Tomando inspiración de la técnica de action painting de Jackson Pollock y usando la metáfora de la “maraña de redes”, que refleja la complejidad del cerebro humano, este montaje mezcla arte abstracto, ciencias cognitivas y creación escénica para explorar cómo pensamos, sentimos y aprendemos desde miradas no normativas.
Por medio de un lenguaje performativo que junta teatro, danza y elementos cognitivos, “Robot”, de la compañía Tercer Abstracto, muestra la complejidad del pensamiento en movimiento a través de gestos cotidianos, como ponerse una chaqueta o mover una caja, evidenciando la riqueza de los procesos de aprendizaje diversos.
La obra se construye con una metodología situada y horizontal, centrando las experiencias de personas neurodivergentes y con discapacidad.
En escena, los intérpretes Claudia Vicuña (bailarina y coreógrafa neurodivergente), Héctor Medina (bailarín y performer con discapacidad motriz) y Sergio Mejía (actor con síndrome de Down) visibilizan otras formas de ver lo humano, rompiendo con categorías fijas de normal y anormal.
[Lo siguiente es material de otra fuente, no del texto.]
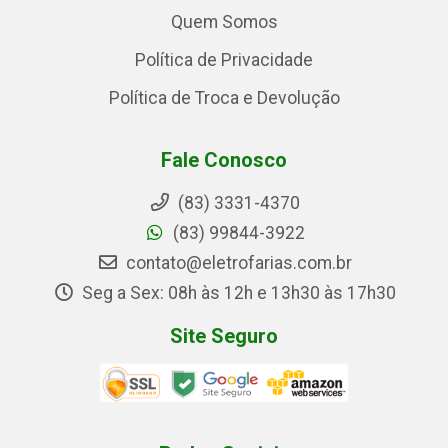
Quem Somos
Política de Privacidade
Política de Troca e Devolução
Fale Conosco
(83) 3331-4370
(83) 99844-3922
contato@eletrofarias.com.br
Seg a Sex: 08h às 12h e 13h30 às 17h30
Site Seguro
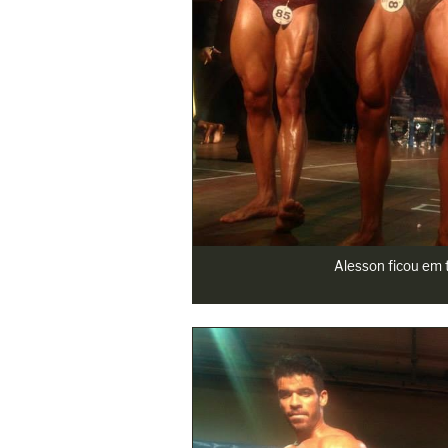
Alesson ficou em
David Atencio, director y dramaturgo, dice: “La obra es una experiencia sensorial y cognitiva que reimagina el teatro a partir de las diferencias cognitivas y corporales, no como algo que hay que tolerar, sino como formas válidas de conocimiento. Queremos generar un espacio donde la neurodiversidad sea el corazón de la creación escénica”.
Por su parte, Víctor Romero, codirector del proyecto, agrega: “nuestra propuesta busca interpelar al público desde una práctica situada, narrando vivencias desde la mente y el cuerpo para pensar en la obra teatral como un laboratorio social. O sea, un lugar donde se prueban otras maneras de habitar el mundo”.
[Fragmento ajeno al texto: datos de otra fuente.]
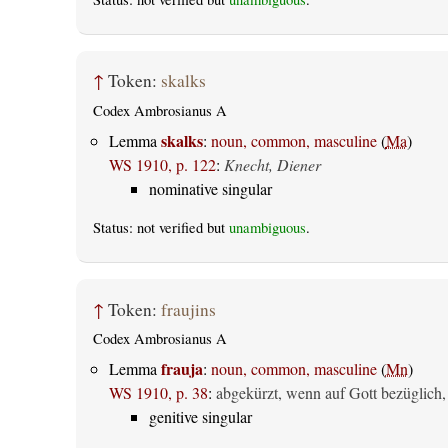
↑
Token:
skalks
Codex Ambrosianus A
skalks
Lemma
:
noun, common, masculine
(
Ma
)
WS 1910, p. 122
:
Knecht, Diener
nominative singular
Status: not verified but
unambiguous
.
↑
Token:
fraujins
Codex Ambrosianus A
frauja
Lemma
:
noun, common, masculine
(
Mn
)
WS 1910, p. 38
:
abgekürzt, wenn auf Gott bezüglich,
genitive singular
La obra también intenta contribuir a las artes escénicas planteándose preguntas como, ¿cómo sería pensar, practicar y componer la escena desde la neurodivergencia y la discapacidad?, ¿qué puede aprender el teatro de otras lógicas de pensar y actuar? y ¿qué cuerpos pueden ocupar el escenario?
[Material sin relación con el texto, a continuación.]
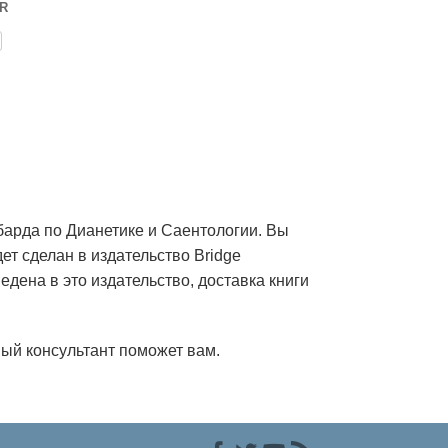
UR
барда по Дианетике и Саентологии. Вы
дет сделан в издательство Bridge
едена в это издательство, доставка книги
ый консультант поможет вам.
Diseñada como un espectáculo relajado, “Robot” es la primera obra en Chile pensada desde su inicio para audiencias neurodivergentes. Incluye una “guía anticipatoria” que detalla lo que se verá y sucederá, además de una producción que minimiza cambios bruscos de luz o sonido para no generar estímulos intensos, junto con una sala contigua que ofrecerá juegos de regulación, audífonos con cancelación de sonido y una pantalla que transmitirá la obra.
Tercer Abstracto –que en abril de este año presentó en GAM “Figura Humana”– no es solo una compañía, sino un programa de investigación y creación teatral que, desde hace más de diez años, explora la relación entre arte y ciencia.